Saturday, November 22, 2008

Essex County Detainee's Escape Leads To Detainee-Shifting

William Kleinknecht reported in The Star-Ledger on November 2, 2008 about 120 Detainees Moved To Essex County Jail.

Essex County wanted to house more detainees at $105 per detainee per day to obtain $5 million in annual payments from the federal government, a plan that was taken over the protests of the corrections officers union. At that payment rate, it would be 130 detainees held every day over a year to get $5 million in annual payments.

Detaining immigrants is a big-money project. People looking at the immigration area need to look very closely at how the big-money influence is affecting sound public policy. People are making lots of profit out of detaining more immigrants.

At Delaney Hall in Newark, the report is that a detainee escaped on October 25 and was found in Kentucky around 4 days later. County officials have moved 120 immigration detainees out of that facility and moved them to the Essex County Jail.

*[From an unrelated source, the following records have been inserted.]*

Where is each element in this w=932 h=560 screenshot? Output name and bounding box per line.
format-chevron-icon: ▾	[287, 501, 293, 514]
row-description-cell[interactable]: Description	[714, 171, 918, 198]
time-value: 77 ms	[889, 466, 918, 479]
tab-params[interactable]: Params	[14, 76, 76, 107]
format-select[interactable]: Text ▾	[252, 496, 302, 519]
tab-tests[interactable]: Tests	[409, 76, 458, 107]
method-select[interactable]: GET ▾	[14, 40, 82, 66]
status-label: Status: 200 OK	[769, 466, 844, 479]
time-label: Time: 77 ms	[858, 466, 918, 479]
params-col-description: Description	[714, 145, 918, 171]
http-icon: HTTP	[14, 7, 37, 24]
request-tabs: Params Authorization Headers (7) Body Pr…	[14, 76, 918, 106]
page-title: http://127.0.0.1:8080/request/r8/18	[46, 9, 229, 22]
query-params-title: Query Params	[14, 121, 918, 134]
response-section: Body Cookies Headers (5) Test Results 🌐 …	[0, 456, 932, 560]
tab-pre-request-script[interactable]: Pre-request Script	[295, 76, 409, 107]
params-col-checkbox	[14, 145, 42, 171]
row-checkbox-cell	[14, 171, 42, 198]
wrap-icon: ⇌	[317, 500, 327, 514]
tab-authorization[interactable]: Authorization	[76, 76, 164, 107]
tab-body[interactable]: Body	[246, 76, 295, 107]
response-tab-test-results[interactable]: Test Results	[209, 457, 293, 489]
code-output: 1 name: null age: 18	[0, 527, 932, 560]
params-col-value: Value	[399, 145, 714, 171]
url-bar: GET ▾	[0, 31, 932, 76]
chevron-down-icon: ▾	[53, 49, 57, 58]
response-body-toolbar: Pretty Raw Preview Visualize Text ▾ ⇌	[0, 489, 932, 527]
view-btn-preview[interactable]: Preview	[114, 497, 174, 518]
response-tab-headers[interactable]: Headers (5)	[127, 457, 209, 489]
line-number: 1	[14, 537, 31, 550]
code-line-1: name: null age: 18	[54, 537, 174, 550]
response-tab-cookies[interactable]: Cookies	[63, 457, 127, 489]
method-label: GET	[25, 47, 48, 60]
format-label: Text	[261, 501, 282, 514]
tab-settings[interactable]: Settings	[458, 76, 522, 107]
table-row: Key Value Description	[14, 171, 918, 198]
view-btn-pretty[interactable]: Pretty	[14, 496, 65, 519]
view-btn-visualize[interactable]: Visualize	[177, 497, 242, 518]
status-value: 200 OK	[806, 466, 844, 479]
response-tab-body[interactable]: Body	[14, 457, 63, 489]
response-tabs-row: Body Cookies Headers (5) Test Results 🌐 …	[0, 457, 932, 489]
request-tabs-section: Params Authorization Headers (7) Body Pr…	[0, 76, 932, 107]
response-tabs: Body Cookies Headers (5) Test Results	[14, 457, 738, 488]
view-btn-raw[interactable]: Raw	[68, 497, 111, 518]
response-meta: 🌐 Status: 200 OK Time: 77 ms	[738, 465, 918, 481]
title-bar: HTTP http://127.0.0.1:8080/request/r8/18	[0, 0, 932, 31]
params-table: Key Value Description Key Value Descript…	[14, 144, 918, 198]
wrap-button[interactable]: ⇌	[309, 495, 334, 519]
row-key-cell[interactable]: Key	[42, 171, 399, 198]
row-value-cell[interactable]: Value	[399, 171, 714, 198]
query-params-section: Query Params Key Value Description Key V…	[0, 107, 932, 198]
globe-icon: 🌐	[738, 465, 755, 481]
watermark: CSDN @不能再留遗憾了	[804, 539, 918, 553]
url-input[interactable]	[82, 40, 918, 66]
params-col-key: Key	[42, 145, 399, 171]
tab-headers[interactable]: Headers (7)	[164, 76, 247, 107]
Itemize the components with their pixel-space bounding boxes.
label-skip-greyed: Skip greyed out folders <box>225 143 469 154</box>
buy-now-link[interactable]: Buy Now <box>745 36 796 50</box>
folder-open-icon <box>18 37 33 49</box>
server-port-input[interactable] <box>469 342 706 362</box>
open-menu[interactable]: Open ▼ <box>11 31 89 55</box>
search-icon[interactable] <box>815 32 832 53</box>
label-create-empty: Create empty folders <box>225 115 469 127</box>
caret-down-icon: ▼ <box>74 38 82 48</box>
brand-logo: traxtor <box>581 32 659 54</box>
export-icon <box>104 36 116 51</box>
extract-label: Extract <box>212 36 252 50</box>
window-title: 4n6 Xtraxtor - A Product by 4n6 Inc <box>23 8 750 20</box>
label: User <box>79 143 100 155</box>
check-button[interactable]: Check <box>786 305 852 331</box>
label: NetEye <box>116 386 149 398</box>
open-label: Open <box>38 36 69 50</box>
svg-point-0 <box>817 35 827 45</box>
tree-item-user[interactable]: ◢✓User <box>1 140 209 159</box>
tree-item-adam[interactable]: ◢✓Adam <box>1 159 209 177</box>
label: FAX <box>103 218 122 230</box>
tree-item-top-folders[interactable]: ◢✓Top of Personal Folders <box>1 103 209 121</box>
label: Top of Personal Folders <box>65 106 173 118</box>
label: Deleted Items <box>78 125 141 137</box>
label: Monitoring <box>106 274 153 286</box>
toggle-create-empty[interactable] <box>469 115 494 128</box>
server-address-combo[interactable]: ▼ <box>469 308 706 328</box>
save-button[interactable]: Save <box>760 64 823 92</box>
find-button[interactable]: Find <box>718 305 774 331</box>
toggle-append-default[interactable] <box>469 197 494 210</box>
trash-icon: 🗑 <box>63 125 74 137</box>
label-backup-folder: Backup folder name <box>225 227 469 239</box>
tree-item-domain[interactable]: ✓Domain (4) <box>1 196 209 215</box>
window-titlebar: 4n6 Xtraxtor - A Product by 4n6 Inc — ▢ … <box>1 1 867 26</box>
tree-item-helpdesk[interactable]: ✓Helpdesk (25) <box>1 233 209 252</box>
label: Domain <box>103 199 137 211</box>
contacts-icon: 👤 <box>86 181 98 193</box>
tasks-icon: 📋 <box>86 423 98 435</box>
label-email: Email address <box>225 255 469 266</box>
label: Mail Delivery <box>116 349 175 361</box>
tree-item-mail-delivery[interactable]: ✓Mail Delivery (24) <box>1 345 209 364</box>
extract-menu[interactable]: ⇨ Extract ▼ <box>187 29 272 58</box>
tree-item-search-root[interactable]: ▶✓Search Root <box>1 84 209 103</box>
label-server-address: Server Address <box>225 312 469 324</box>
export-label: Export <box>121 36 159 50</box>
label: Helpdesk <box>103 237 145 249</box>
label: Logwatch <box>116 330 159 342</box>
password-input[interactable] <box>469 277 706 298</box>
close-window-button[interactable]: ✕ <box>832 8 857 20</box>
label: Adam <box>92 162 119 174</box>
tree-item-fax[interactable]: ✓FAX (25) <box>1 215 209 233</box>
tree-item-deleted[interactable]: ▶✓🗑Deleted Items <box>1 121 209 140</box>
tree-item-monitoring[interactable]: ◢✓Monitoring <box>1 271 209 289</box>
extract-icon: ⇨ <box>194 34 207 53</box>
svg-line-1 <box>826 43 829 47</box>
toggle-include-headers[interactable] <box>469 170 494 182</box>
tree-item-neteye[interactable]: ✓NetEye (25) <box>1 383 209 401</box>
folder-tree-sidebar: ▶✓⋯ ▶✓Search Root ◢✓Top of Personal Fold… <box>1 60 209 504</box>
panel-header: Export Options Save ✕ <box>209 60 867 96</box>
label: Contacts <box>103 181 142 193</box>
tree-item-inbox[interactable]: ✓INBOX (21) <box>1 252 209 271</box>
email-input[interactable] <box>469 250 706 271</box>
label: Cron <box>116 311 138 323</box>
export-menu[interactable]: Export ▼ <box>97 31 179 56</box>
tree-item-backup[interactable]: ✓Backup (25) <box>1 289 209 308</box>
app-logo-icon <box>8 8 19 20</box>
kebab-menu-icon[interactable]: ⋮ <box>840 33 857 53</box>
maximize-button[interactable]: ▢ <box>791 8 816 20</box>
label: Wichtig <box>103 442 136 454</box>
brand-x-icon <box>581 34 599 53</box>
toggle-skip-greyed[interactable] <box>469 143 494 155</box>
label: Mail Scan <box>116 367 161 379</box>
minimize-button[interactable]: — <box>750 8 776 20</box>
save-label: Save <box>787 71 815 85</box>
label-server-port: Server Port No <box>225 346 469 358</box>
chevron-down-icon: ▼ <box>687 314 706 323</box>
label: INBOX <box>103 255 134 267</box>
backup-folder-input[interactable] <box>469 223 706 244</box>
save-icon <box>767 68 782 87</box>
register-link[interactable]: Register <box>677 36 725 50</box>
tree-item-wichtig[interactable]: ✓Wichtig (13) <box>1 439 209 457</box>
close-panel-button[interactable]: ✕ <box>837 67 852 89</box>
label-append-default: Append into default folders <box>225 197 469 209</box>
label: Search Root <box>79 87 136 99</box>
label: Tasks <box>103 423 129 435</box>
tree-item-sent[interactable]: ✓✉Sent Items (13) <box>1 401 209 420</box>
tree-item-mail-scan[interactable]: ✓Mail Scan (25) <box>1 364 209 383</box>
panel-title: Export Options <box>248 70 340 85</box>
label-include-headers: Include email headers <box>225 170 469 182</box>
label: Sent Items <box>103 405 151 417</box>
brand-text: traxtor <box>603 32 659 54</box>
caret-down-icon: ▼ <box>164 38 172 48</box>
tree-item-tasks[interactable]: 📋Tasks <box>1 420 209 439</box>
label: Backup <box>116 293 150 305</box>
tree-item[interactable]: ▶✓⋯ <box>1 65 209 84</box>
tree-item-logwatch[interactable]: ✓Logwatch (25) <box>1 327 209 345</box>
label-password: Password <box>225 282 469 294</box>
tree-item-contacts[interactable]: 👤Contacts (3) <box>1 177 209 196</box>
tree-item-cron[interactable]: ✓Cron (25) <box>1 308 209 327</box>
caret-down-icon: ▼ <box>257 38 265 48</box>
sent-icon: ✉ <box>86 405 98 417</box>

The issue also highlights how difficult it is for the immigrant detainees to defend their rights in immigration court. Right now, judges do not believe immigration detainees have any right to appointed counsel. It's hard enough to explain the complexities of immigration law -- imagine doing that if you are detained and somehow trying to gather all the proof required in your case. Now imagine that the authorities can move you anytime they feel like it (such as if some other detainee escapes) -- how is a detainee going to prepare a case and gather all the facts and witnesses without appointed counsel?

Saturday, November 08, 2008

Private Immigration Detention Center in WA Hired Guards Without Background Checks

According to Gene Johnson of the Associated Press, Immigration Lockup Hired 92 Guards Without Vetting (published in the Seattle Times).

From November 2005 until early 2008, staff at the Northwest Detention Center, a detention center paid by ICE and privately run by the for-profit GEO Group Inc. in the Tacoma, Washington area, hired 92 guards without conducting background checks. The detention center had a system where the contractor had sole responsibility to review applicants.

At the center run by GEO Group, prospective guards are supposed to have a preliminary background check done, which is followed up after they start work with a more thorough check. The Seattle Times reports that according to documents related to a guilty plea, Sylvia Wong was the administrator in charge of hiring at the center and when ICE officials questioned her in March 2008 about allowing guards to work without finishing the background checks, she made a false statement about whether she had manufactured forms that stated the guards had finished the checks.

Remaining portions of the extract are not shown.